◆ Given data ◆
*** Block opens ***
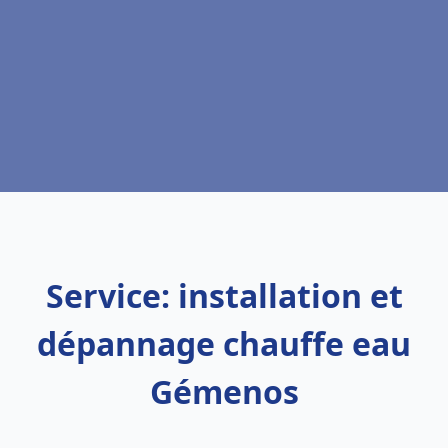
Service: installation et
dépannage chauffe eau
Gémenos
*** Block closes ***
◆ Exercise details ◆
Repeat the data above exactly, but not the pictures.

◆ Written answer ◆
Service: installation et
dépannage chauffe eau
Gémenos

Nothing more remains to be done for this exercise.